There have been players over the history of cricket who were both wicket-keepers and reasonably-capable batsmen, however it wasn’t until Australian Adam Gilchrist burst onto the scene that the need for batting wicket-keepers became almost mandatory.
Gilchrist was by no means the first, but he was the most consistent and one of the fastest-scoring batsmen in world cricket. The fact he could bat so brilliantly afforded the Australian side the opportunity to select an extra specialist bowler.
While Gilchrist remains unrivalled, there has been a flurry of batting-keepers around the world, which in conjunction with all-rounders, has seen teams become more versatile than ever before.
In daily fantasy sports they are even more important, because they are essentially an extra all-rounder in your fantasy team. You are limited to between one and three all-rounders in most fantasy cricket games, so being allowed to have a fourth player who can score in multiple ways is a great advantage.
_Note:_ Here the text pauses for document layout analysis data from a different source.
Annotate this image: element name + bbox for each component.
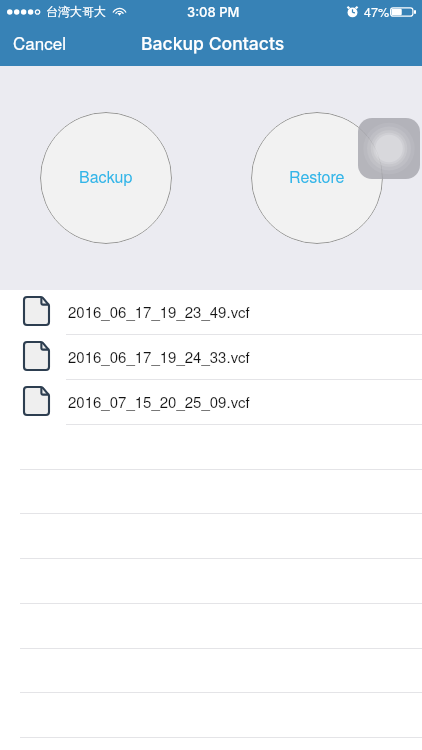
button[interactable]: 2016_07_15_20_25_09.vcf: [0, 380, 422, 425]
staticText: 2016_06_17_19_24_33.vcf: [68, 346, 250, 367]
staticText: 2016_06_17_19_23_49.vcf: [68, 301, 250, 322]
button[interactable]: AssistiveTouch: [358, 118, 420, 179]
staticText: 47%: [364, 3, 390, 21]
button[interactable]: 2016_06_17_19_24_33.vcf: [0, 335, 422, 380]
staticText: 3:08 PM: [187, 4, 240, 20]
staticText: Backup Contacts: [141, 33, 285, 54]
staticText: 台湾大哥大: [46, 4, 106, 19]
staticText: 2016_07_15_20_25_09.vcf: [68, 391, 250, 412]
button[interactable]: 2016_06_17_19_23_49.vcf: [0, 290, 422, 335]
button[interactable]: Restore: [251, 112, 383, 244]
button[interactable]: Cancel: [0, 23, 78, 61]
staticText: Cancel: [13, 30, 66, 54]
staticText: Restore: [289, 165, 345, 188]
button[interactable]: Backup: [40, 112, 172, 244]
staticText: Backup: [79, 165, 133, 188]
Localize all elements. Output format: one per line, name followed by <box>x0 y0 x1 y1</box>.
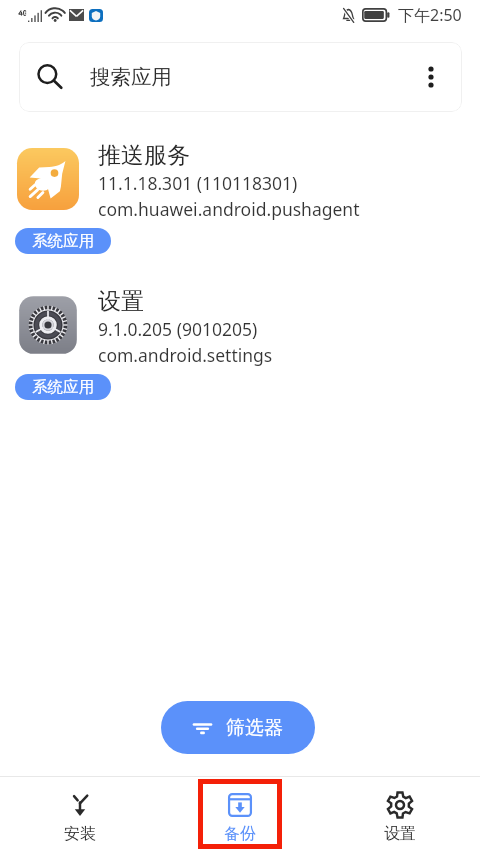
staticText: 安装 <box>64 824 96 844</box>
button[interactable]: Settings <box>320 776 480 853</box>
button[interactable]: 搜索应用 <box>19 42 462 112</box>
button[interactable]: Install <box>0 776 160 853</box>
button[interactable]: More options <box>418 64 444 90</box>
staticText: 筛选器 <box>226 716 283 740</box>
button[interactable]: Backup <box>160 776 320 853</box>
button[interactable]: 推送服务 <box>0 148 480 258</box>
button[interactable]: 设置 <box>0 294 480 404</box>
staticText: 备份 <box>224 824 256 844</box>
staticText: 9.1.0.205 (9010205) <box>98 317 258 341</box>
other: Settings <box>387 792 413 818</box>
staticText: 下午2:50 <box>398 4 462 26</box>
staticText: 搜索应用 <box>90 64 172 90</box>
staticText: 设置 <box>384 824 416 844</box>
staticText: com.android.settings <box>98 343 273 367</box>
button[interactable]: 筛选器 <box>161 701 315 754</box>
staticText: 设置 <box>98 287 144 316</box>
other: Install <box>67 792 93 818</box>
staticText: 系统应用 <box>32 231 94 251</box>
other: Backup <box>227 792 253 818</box>
staticText: 系统应用 <box>32 377 94 397</box>
staticText: 推送服务 <box>98 141 190 170</box>
staticText: 11.1.18.301 (110118301) <box>98 171 298 195</box>
staticText: com.huawei.android.pushagent <box>98 197 360 221</box>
The big advantage of having a batting-keeper is that they regularly score well in the field, picking up points in big blocks for catches and stumpings. Then they add extra points for runs scored while batting.
In recent times, many wicket-keepers are used at the top of the batting order which is critical for fantasy scoring in both ODI and T20 formats.
Batting wicket-keepers are immensely valuable in Test cricket too where there are a lot of dismissals caught behind the wicket. A good keeper will usually bat in the middle order and have plenty of opportunity to score runs like any batsman.
It helps to do your research on wicket-keepers too, as some tend to get more catches and stumpings than others. In India, Sri Lanka and Bangladesh there are a large number of stumpings due to the spin-friendly conditions and array of highly-talented spin bowlers. Compare that to Australia, England or New Zealand where seam and swing is at a premium, and the quality fast bowling attacks tend to get more catches behind the wicket.